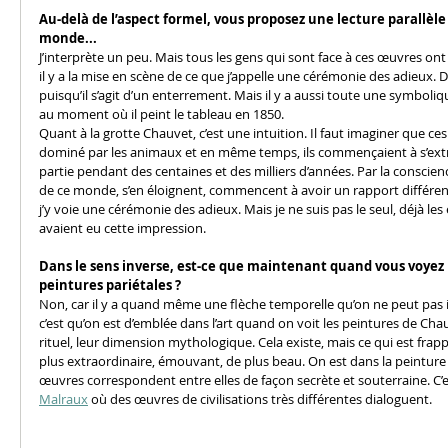
Au-delà de l’aspect formel, vous proposez une lecture parallèl
monde...
J’interprète un peu. Mais tous les gens qui sont face à ces œuvres ont
il y a la mise en scène de ce que j’appelle une cérémonie des adieux. D
puisqu’il s’agit d’un enterrement. Mais il y a aussi toute une symbolique
au moment où il peint le tableau en 1850. 
Quant à la grotte Chauvet, c’est une intuition. Il faut imaginer que ce
dominé par les animaux et en même temps, ils commençaient à s’extra
partie pendant des centaines et des milliers d’années. Par la conscienc
de ce monde, s’en éloignent, commencent à avoir un rapport différen
j’y voie une cérémonie des adieux. Mais je ne suis pas le seul, déjà les
avaient eu cette impression.
Dans le sens inverse, est-ce que maintenant quand vous voyez 
peintures pariétales ?
Non, car il y a quand même une flèche temporelle qu’on ne peut pas in
c’est qu’on est d’emblée dans l’art quand on voit les peintures de Chau
rituel, leur dimension mythologique. Cela existe, mais ce qui est frappa
plus extraordinaire, émouvant, de plus beau. On est dans la peintur
œuvres correspondent entre elles de façon secrète et souterraine. C’e
Malraux
 où des œuvres de civilisations très différentes dialoguent.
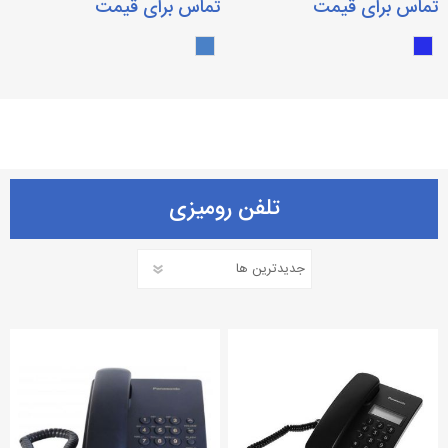
تماس برای قیمت
تماس برای قیمت
تلفن رومیزی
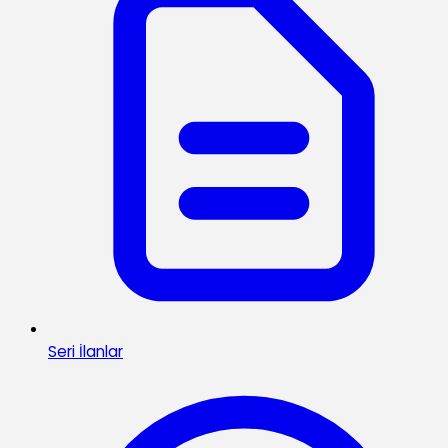
Seri İlanlar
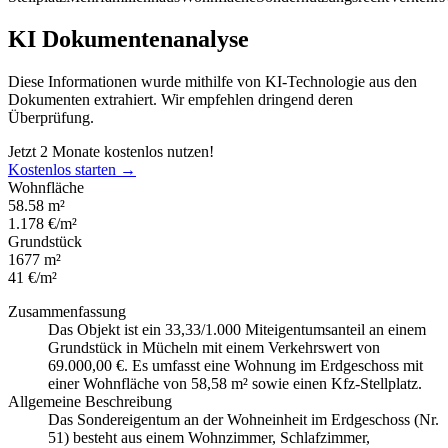
KI Dokumentenanalyse
Diese Informationen wurde mithilfe von KI-Technologie aus den
Dokumenten extrahiert. Wir empfehlen dringend deren
Überprüfung.
Jetzt 2 Monate kostenlos nutzen!
Kostenlos starten →
Wohnfläche
58.58 m²
1.178 €/m²
Grundstück
1677 m²
41 €/m²
Zusammenfassung
Das Objekt ist ein 33,33/1.000 Miteigentumsanteil an einem
Grundstück in Mücheln mit einem Verkehrswert von
69.000,00 €. Es umfasst eine Wohnung im Erdgeschoss mit
einer Wohnfläche von 58,58 m² sowie einen Kfz-Stellplatz.
Allgemeine Beschreibung
Das Sondereigentum an der Wohneinheit im Erdgeschoss (Nr.
51) besteht aus einem Wohnzimmer, Schlafzimmer,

**Exercise instructions**
Whenever a line in the data holds "cérémonie", copy that line.

**Result of this exercise**
il y a la mise en scène de ce que j’appelle une cérémonie des adieux. D
j’y voie une cérémonie des adieux. Mais je ne suis pas le seul, déjà les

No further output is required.